The server and workstation spaces aren’t as general, though. Some of these chips might find their way into freestanding small business boxes, while others go into narrow 1U chassis. It’s a little more understandable that you buy cooling for these Xeon E5s separately, based on your application.

Three heat sinks cover all 37 of the processors being introduced. Two of them, STS200P and STS200PNRW, are 25.5 mm-tall for rack-mounted environments. The former is a square 91.5x91.5 mm, while the latter is 70 mm wide and 106 mm long to accommodate the narrower sockets typical of HPC-oriented blades. Both are passive and rated for TDPs of up to 130 W. The third cooler, STS200C, includes a removable fan and is able to cope with thermal ceilings of up to 150 W.
Thus far, our only experience with Intel’s platform controller hub code-named Patsburg is X79 Express. However, the same piece of silicon is also used as a foundation for the C600 chipset family.
We’ve long known that X79 didn’t expose all of the core logic’s integrated functionality.
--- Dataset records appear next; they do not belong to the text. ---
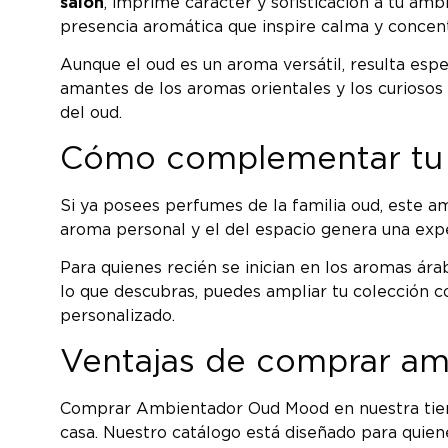
salón
, imprime carácter y sofisticación a tu amb
presencia aromática que inspire calma y concent
Aunque el oud es un aroma versátil, resulta esp
amantes de los aromas orientales y los curiosos
del oud.
Cómo complementar tu 
Si ya posees perfumes de la familia oud, este am
aroma personal y el del espacio genera una expe
Para quienes recién se inician en los aromas ár
lo que descubras, puedes ampliar tu colección 
personalizado.
Ventajas de comprar am
Comprar Ambientador Oud Mood en nuestra tienda
casa. Nuestro catálogo está diseñado para quien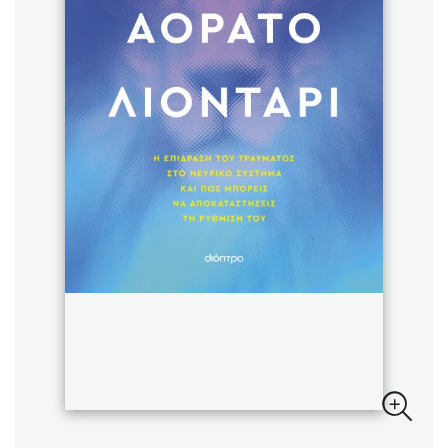
Sebastian Fitzek
Playlist
Στέφανος Ξενάκης
Το λεξικό της ζωής σου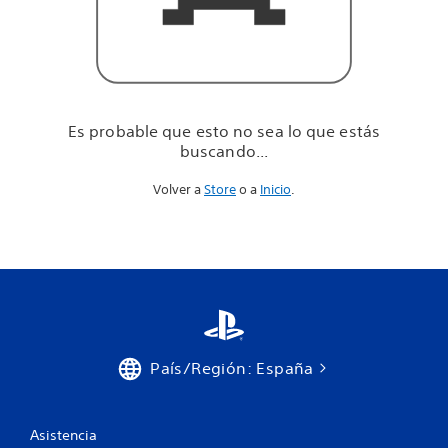
u
e
e
s
t
á
s
Es probable que esto no sea lo que estás
b
buscando...
u
s
Volver a
Store
o a
Inicio
.
c
a
n
d
o
.
.
.
País/Región: España
Asistencia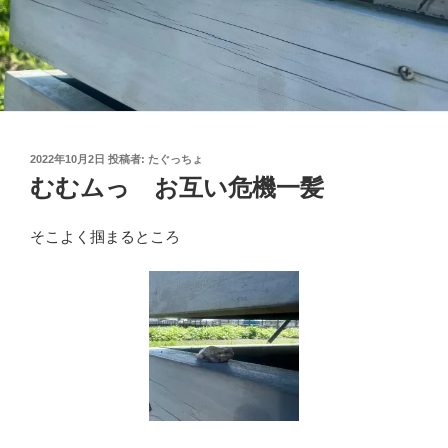
投
2022年10月2日
投稿者:
たぐっちょ
稿
むむムっ お互い危機一髪
日:
そこよく掴まるところ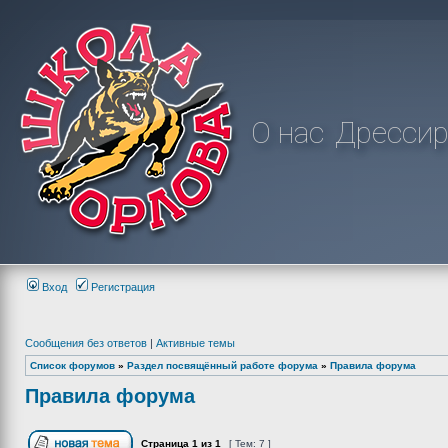
О нас
Дрессир
Вход
Регистрация
Сообщения без ответов
|
Активные темы
Список форумов
»
Раздел посвящённый работе форума
»
Правила форума
Правила форума
Страница
1
из
1
[ Тем: 7 ]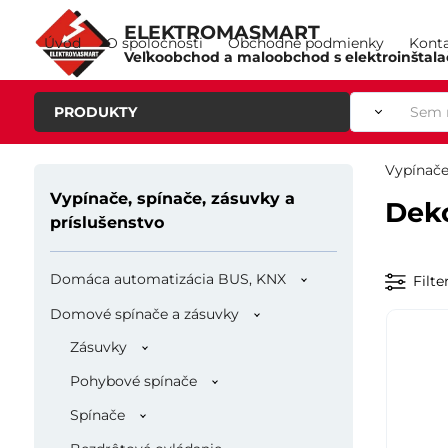
ELEKTROMASMART
Úvod
O spoločnosti
Obchodné podmienky
Kont
Veľkoobchod a maloobchod s elektroinštal
PRODUKTY
Vypínače
Vypínače, spínače, zásuvky a
Dek
príslušenstvo
Domáca automatizácia BUS, KNX
Filte
Domové spínače a zásuvky
Zásuvky
Pohybové spínače
Spínače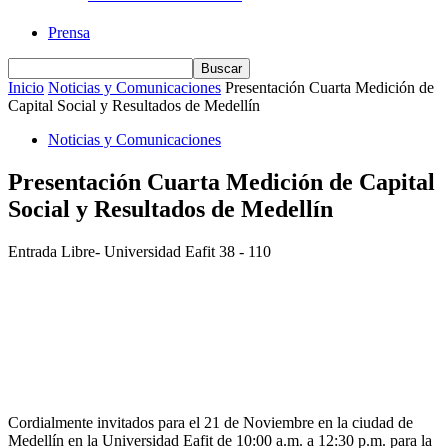
Prensa
Inicio
Noticias y Comunicaciones
Presentación Cuarta Medición de
Capital Social y Resultados de Medellín
Noticias y Comunicaciones
Presentación Cuarta Medición de Capital
Social y Resultados de Medellín
Entrada Libre- Universidad Eafit 38 - 110
Cordialmente invitados para el 21 de Noviembre en la ciudad de
Medellín en la Universidad Eafit de 10:00 a.m. a 12:30 p.m. para la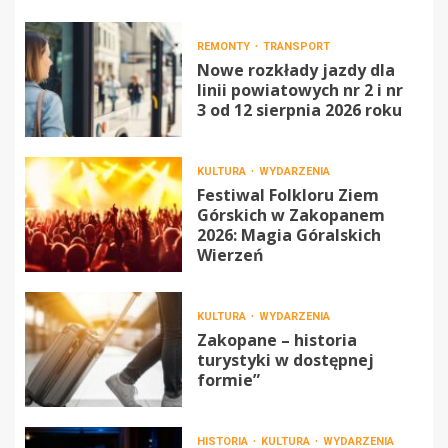
REMONTY
TRANSPORT
Nowe rozkłady jazdy dla
linii powiatowych nr 2 i nr
3 od 12 sierpnia 2026 roku
KULTURA
WYDARZENIA
Festiwal Folkloru Ziem
Górskich w Zakopanem
2026: Magia Góralskich
Wierzeń
KULTURA
WYDARZENIA
Zakopane – historia
turystyki w dostępnej
formie”
HISTORIA
KULTURA
WYDARZENIA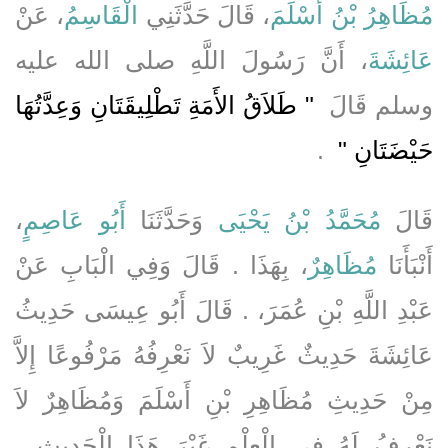
مُظَاهِرُ بْنُ أَسْلَمَ
، قَالَ حَدَّثَنِي
الْقَاسِمُ
، عَنْ
عَائِشَةَ
، أَنَّ رَسُولَ اللَّهِ صلى الله عليه
وسلم قَالَ ‏
"‏ طَلاَقُ الأَمَةِ تَطْلِيقَتَانِ وَعِدَّتُهَا
حَيْضَتَانِ ‏"
‏ ‏.‏
قَالَ
مُحَمَّدُ بْنُ يَحْيَى
وَحَدَّثَنَا
أَبُو عَاصِمٍ
،
أَنْبَأَنَا
مُظَاهِرٌ
، بِهَذَا ‏.‏ قَالَ وَفِي الْبَابِ عَنْ
عَبْدِ اللَّهِ بْنِ عُمَرَ، ‏.‏ قَالَ أَبُو عِيسَى حَدِيثُ
عَائِشَةَ حَدِيثٌ غَرِيبٌ لاَ نَعْرِفُهُ مَرْفُوعًا إِلاَّ
مِنْ حَدِيثِ مُظَاهِرِ بْنِ أَسْلَمَ وَمُظَاهِرٌ لاَ
نَعْرِفُ لَهُ فِي الْعِلْمِ غَيْرَ هَذَا الْحَدِيثِ ‏.‏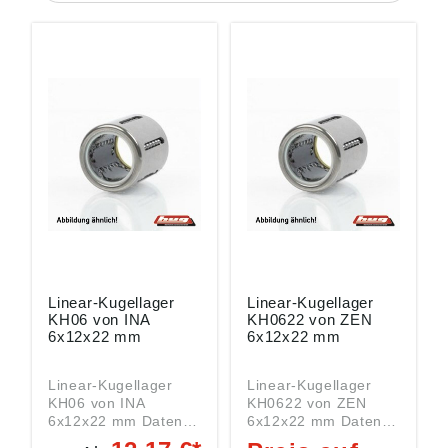
Linear-Kugellager
Linear-Kugellager
KH06 von INA
KH0622 von ZEN
6x12x22 mm
6x12x22 mm
Linear-Kugellager
Linear-Kugellager
KH06 von INA
KH0622 von ZEN
6x12x22 mm Daten:
6x12x22 mm Daten:
Innen (DI): 6 mm
Innen (DI): 6 mm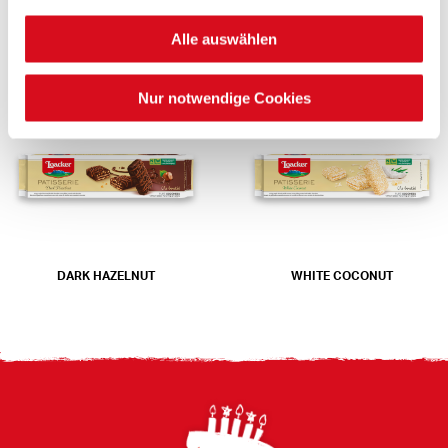
Alle auswählen
CRÈME NOISETTE
COCONUT
Nur notwendige Cookies
DARK HAZELNUT
WHITE COCONUT
Footer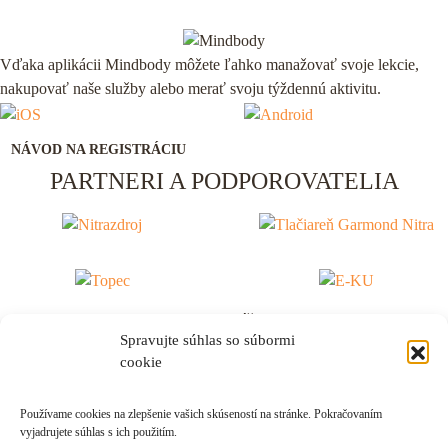
Vďaka aplikácii Mindbody môžete ľahko manažovať svoje lekcie,
nakupovať naše služby alebo merať svoju týždennú aktivitu.
NÁVOD NA REGISTRÁCIU
PARTNERI A PODPOROVATELIA
House of dance by Tomáš Surovec © 2026
Spravujte súhlas so súbormi
Strategy & Design by: Juraj Molnár
cookie
Oznamy
VŠETKY
TEST 2
Používame cookies na zlepšenie vašich skúseností na stránke. Pokračovaním
vyjadrujete súhlas s ich použitím.
test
It comes close, but there’s an entire Storage Controller Unit that goes unused. Actually, that’s not entirely true. We recently saw ECS’ X79R-AX enable four SAS ports in Seven $260-$320 X79 Express Motherboards, Reviewed.
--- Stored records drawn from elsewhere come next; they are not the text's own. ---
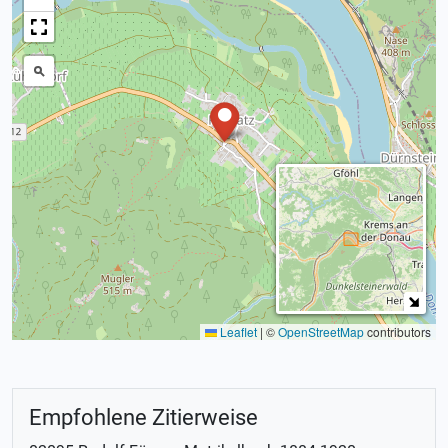
Leaflet
|
©
OpenStreetMap
contributors
Empfohlene Zitierweise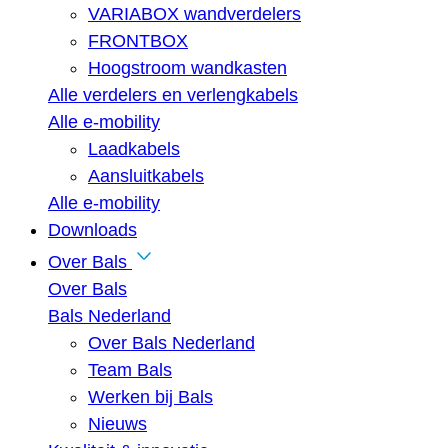
VARIABOX wandverdelers
FRONTBOX
Hoogstroom wandkasten
Alle verdelers en verlengkabels
Alle e-mobility
Laadkabels
Aansluitkabels
Alle e-mobility
Downloads
Over Bals
Over Bals
Bals Nederland
Over Bals Nederland
Team Bals
Werken bij Bals
Nieuws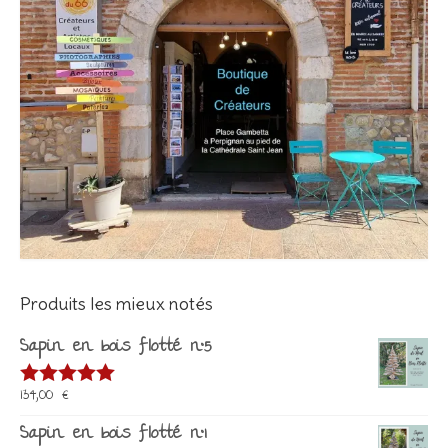
Produits les mieux notés
Sapin en bois flotté n°5
134,00
€
Note
5.00
sur 5
Sapin en bois flotté n°1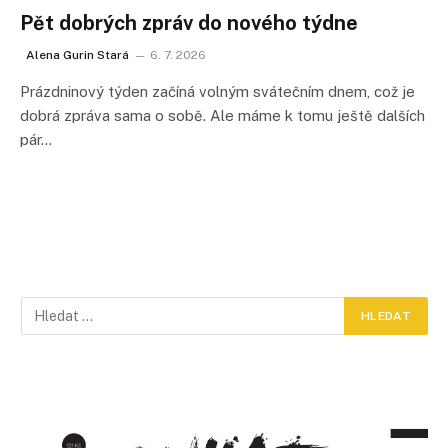
Pět dobrých zpráv do nového týdne
Alena Gurin Stará
6. 7. 2026
Prázdninový týden začíná volným svátečním dnem, což je
dobrá zpráva sama o sobě. Ale máme k tomu ještě dalších
pár…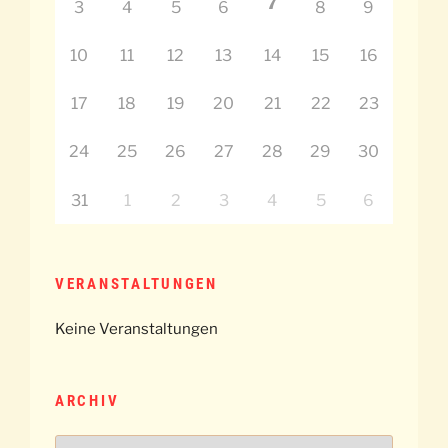
7
3
4
5
6
8
9
10
11
12
13
14
15
16
17
18
19
20
21
22
23
24
25
26
27
28
29
30
31
1
2
3
4
5
6
VERANSTALTUNGEN
Keine Veranstaltungen
ARCHIV
Archiv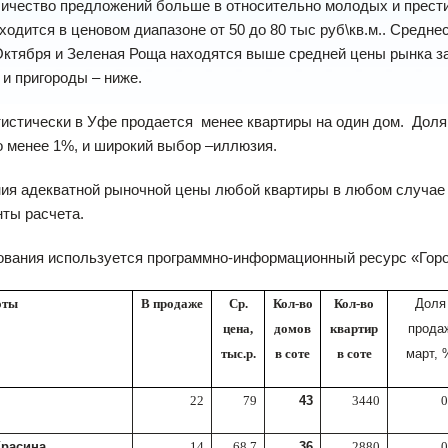
ичество предложений больше в относительно молодых и прести
ходится в ценовом диапазоне от 50 до 80 тыс руб\кв.м.. Средн
ктября и Зеленая Роща находятся выше средней цены рынка за кв
 и пригороды – ниже.
истически в Уфе продается
менее квартиры на один дом.
Доля
о менее 1%, и широкий выбор –иллюзия.
ния адекватной рыночной цены любой квартиры в любом случае
ты расчета.
ования используется программно-информационный ресурс «Горо
оты
В продаже
Ср.
Кол-во
Кол-во
Доля
цена,
домов
квартир
прода
тыс.р.
в соте
в соте
март, 
22
79
43
3440
0
Красина
14
68.7
36
2880
0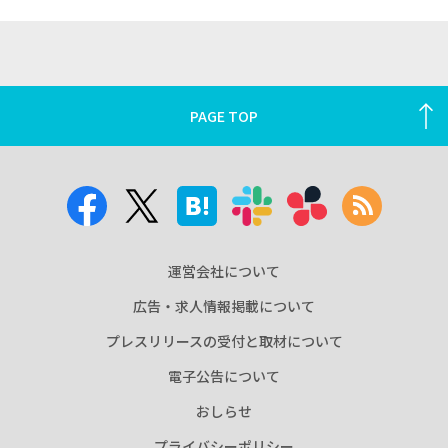
PAGE TOP
運営会社について
広告・求人情報掲載について
プレスリリースの受付と取材について
電子公告について
おしらせ
プライバシーポリシー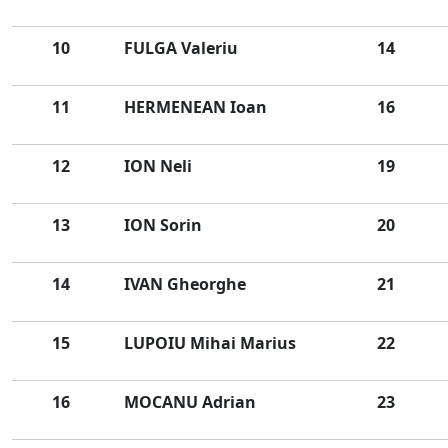
10
FULGA Valeriu
14
11
HERMENEAN Ioan
16
12
ION Neli
19
13
ION Sorin
20
14
IVAN Gheorghe
21
15
LUPOIU Mihai Marius
22
16
MOCANU Adrian
23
The PCH that ECS employs corresponds to the –B variant of C600. Otherwise identical to X79 (including the same 14 USB 2.0 ports, an integrated gigabit Ethernet MAC, eight lanes of second-gen PCIe, and HD Audio), the –B model officially adds four 3 Gb/s SAS ports to the four 3 Gb and two 6 Gb/s SATA connectors. Intel’s Rapid Storage Technology enterprise driver facilitates RAID 0, 1, 10, and, with the addition of a BIOS update, RAID 5 support with hardware-based XOR across the SATA ports. SAS is limited to RAID 0, 1, and 10, though you can add an upgrade ROM to get RAID 5 as well.
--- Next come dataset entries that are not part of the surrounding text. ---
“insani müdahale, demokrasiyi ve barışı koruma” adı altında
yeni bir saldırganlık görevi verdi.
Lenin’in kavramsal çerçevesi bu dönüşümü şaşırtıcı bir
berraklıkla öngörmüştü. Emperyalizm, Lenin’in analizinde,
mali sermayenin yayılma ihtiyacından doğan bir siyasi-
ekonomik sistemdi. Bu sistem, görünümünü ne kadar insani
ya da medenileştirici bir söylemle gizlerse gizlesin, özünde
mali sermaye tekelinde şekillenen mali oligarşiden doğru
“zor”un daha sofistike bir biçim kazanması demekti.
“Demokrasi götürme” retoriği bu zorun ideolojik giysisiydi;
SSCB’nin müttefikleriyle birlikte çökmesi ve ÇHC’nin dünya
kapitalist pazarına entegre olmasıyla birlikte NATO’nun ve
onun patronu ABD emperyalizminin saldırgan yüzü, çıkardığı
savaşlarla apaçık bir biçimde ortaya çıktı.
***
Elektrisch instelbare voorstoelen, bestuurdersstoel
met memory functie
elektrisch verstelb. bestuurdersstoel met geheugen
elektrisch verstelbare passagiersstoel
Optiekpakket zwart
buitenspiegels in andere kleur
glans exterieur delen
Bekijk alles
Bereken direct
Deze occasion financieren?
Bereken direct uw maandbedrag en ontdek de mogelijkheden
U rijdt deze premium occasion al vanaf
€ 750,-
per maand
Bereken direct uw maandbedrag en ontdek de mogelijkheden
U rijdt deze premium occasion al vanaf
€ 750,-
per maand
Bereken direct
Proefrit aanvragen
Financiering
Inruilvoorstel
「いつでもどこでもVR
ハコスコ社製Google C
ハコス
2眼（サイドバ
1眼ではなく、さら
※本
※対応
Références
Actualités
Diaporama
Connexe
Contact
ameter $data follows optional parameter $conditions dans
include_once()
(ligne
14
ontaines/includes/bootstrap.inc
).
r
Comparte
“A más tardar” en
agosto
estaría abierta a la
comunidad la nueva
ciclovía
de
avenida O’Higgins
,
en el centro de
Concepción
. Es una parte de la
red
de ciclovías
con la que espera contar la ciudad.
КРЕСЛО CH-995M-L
| Intel C600 Chipset | ||||
|---|---|---|---|---|
| -A | -B | -D | -T | |
| PCH-Based SATA 3Gb/s Ports | 4 | 4 | 4 | 4 |
| PCH-Based SATA 6Gb/s Ports | 2 | 2 | 2 | 2 |
| SCU-Based Ports | 4 x SATA | 4 x SAS | 8 x SAS | 8 x SAS |
| RSTe SATA RAID Support | RAID 0/1/10/5 | RAID 0/1/10/5 | RAID 0/1/10/5 | RAID 0/1/10/5 |
| RSTe SAS RAID Support | No | RAID 0/1/10 | RAID 0/1/10 | RAID 0/1/10 |
| RST3 SAS RAID 5 Support | No | No | No | Yes |
| Silicon-Based RAID 5 XOR | Yes | Yes | Yes | Yes |
| PCI Express 3.0 x4 Uplink | No | No | Yes | yes |
Stepping up to the –D SKU doubles SAS connectivity to eight ports. Add that to the PCH’s native SATA and you end up with two 6 Gb/s ports and 12 3 Gb/s ports. Now, consider that C600 connects to one Xeon E5 processor via DMI 2.0—a four-lane PCIe 2.0-like link with 20 Gb/s of bidirectional throughput. That's a bottleneck just waiting to happen. So, Intel connects the PCH's SCU directly to four PCIe lanes hijacked from one of the processors, alleviating traffic from the storage controller.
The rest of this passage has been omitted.